After graduation, she pursued a career in medicine. Her residency at NewYork-Presbyterian/Weill Cornell Medical Center in Manhattan made her realize how special her mother’s care had been.

“Our situation was not like the rest of the world,” she explains. “People were connecting with us and trying to understand my mom’s culture. They understood she had health literacy issues and really met her where she was. But in my training, I learned that there were people who could navigate the system and had resources, and then there was everyone else, and that usually everyone else had terrible health outcomes.”

This awareness, paired with a humanist perspective and the knowledge she built as a Human Biology, Health, and Society major, made her think more critically about inequities and social determinants of health. This proved critical when she was made the architect of a new curriculum at a new medical school that opened in the mid-2010s and became fully independent by the end of the decade.

She says the curriculum she helped design and continues to lead aligns with the core teachings she experienced at Cornell Human Ecology, and that’s not by accident. She is also acutely aware that this work touches lives far beyond the students who learn from it.

“We say this all the time at our school: Think not only about all the medical students we teach. Think about how they’ll become doctors who train residents and medical students. Think about all of those people they are going to care for—hundreds and thousands of patients.”

The curriculum makes the community the classroom, allowing students to access individuals and families from underserved areas. “I feel very fortunate to be a vehicle to help drive this impact,” she adds.

She and her husband are also making a lasting difference in the lives of undergraduate students at Cornell.
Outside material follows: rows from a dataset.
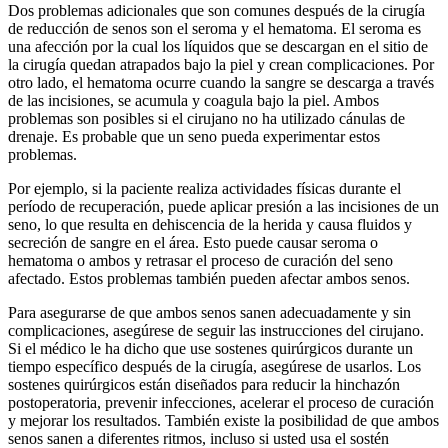
Dos problemas adicionales que son comunes después de la cirugía
de reducción de senos son el seroma y el hematoma. El seroma es
una afección por la cual los líquidos que se descargan en el sitio de
la cirugía quedan atrapados bajo la piel y crean complicaciones. Por
otro lado, el hematoma ocurre cuando la sangre se descarga a través
de las incisiones, se acumula y coagula bajo la piel. Ambos
problemas son posibles si el cirujano no ha utilizado cánulas de
drenaje. Es probable que un seno pueda experimentar estos
problemas.
Por ejemplo, si la paciente realiza actividades físicas durante el
período de recuperación, puede aplicar presión a las incisiones de un
seno, lo que resulta en dehiscencia de la herida y causa fluidos y
secreción de sangre en el área. Esto puede causar seroma o
hematoma o ambos y retrasar el proceso de curación del seno
afectado. Estos problemas también pueden afectar ambos senos.
Para asegurarse de que ambos senos sanen adecuadamente y sin
complicaciones, asegúrese de seguir las instrucciones del cirujano.
Si el médico le ha dicho que use sostenes quirúrgicos durante un
tiempo específico después de la cirugía, asegúrese de usarlos. Los
sostenes quirúrgicos están diseñados para reducir la hinchazón
postoperatoria, prevenir infecciones, acelerar el proceso de curación
y mejorar los resultados. También existe la posibilidad de que ambos
senos sanen a diferentes ritmos, incluso si usted usa el sostén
In 2024, they established an endowed scholarship in honor of her mother that will provide financial assistance to Cornell Human Ecology students.

“Since my mom passed away, my work as a physician holds deeper meaning,” she says. “It feels like a way to carry forward her legacy—the strength she showed, the sacrifices she made, and her deep belief in the power of education. It’s pretty incredible when you think about everything my family has been through to make this gift possible.”

“Cornell was transformative for the both of us and our lives,” adds her husband. The couple shares that Cornell not only made their family what it is today but that their education opened doors to the success they’ve experienced in their professional lives.

“I don’t think there is any dollar amount that can repay what Cornell has done for my life or the trajectory of my family,” she says.